- _Record set_
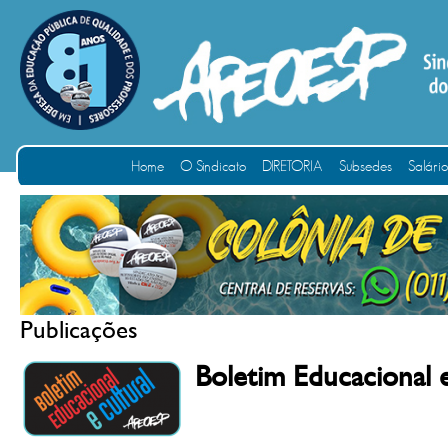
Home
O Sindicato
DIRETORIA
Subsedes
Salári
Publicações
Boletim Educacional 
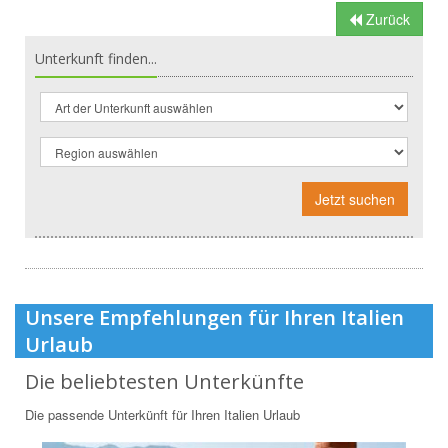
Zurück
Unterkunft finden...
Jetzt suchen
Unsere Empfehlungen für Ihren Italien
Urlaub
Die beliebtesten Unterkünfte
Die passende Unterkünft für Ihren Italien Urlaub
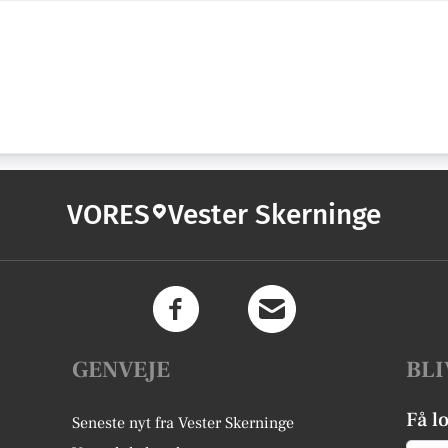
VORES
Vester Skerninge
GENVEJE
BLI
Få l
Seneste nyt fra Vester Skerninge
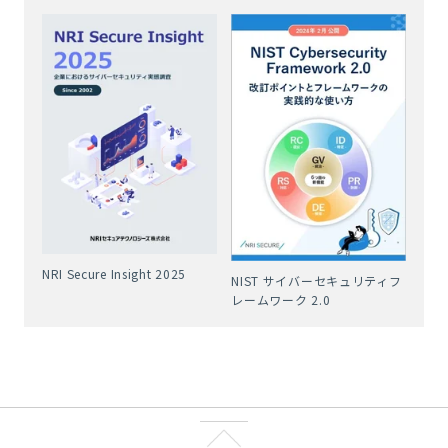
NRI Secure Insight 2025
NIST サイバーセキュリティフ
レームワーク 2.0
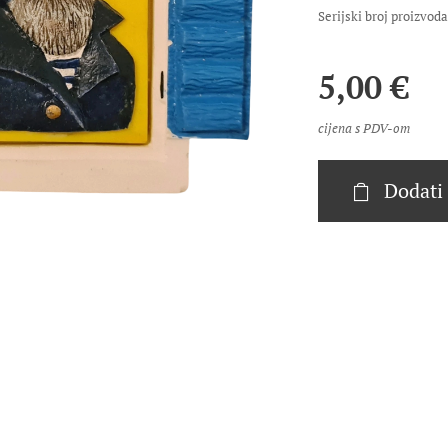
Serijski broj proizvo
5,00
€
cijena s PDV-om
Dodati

- _What you are asked to do_
Transcribe every line of the records exactly. Pictures do not belong in the copy.

- _Task result_
Home
O Sindicato
DIRETORIA
Subsedes
Salári
Publicações
Boletim Educacional 
Zurück
Unterkunft finden...
Jetzt suchen
Unsere Empfehlungen für Ihren Italien
Urlaub
Die beliebtesten Unterkünfte
Die passende Unterkünft für Ihren Italien Urlaub
VORES
Vester Skerninge
GENVEJE
BLI
Få l
Seneste nyt fra Vester Skerninge
NRI Secure Insight 2025
NIST サイバーセキュリティフ
レームワーク 2.0
Serijski broj proizvo
5,00
€
cijena s PDV-om
Dodati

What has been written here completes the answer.